Methode en lesmateriaal

De methode

De IF methode richt zich op het efficiënt aanbrengen van een wetenschappelijk concept door rekening te houden met en gebruik te maken van preconcepten. De leerkracht gebruikt hiervoor activerende werkvormen en dialoog.

Preconcepten

In een poging de wereld om ons heen te begrijpen, nemen we denkbeelden aan die een logische verklaring geven voor verschijnselen of gebeurtenissen. Deze denkbeelden of preconcepten komen echter niet altijd overeen met de wetenschappelijke concepten.
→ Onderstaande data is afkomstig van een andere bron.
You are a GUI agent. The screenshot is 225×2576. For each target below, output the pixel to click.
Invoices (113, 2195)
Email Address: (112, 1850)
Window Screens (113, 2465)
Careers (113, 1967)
De preconcepten zitten verankerd in ons denken: van nature werken we nieuwe informatie bij zodat het past binnen onze preconcepten. Bij de introductie van wetenschappelijke concepten is het daarom van groot belang om rekening te houden met de preconcepten van leerlingen. Het volstaat niet om te zeggen dat hun preconcept fout is, en dat maar beter het wetenschappelijk concept kan worden overgenomen.

De tafel van IF

Schematische weergave van de methode

Zoals een tafel ondersteund wordt door poten, zo wordt ons wereldbeeld ondersteund door verschillende concepten. In de initiële situatie zijn er zowel rechte poten (wetenschappelijke concepten) als scheve poten (preconcepten) – de tafel staat wankel. Verschijnselen en fenomenen worden maar half of zelfs wetenschappelijk verkeerd verklaard.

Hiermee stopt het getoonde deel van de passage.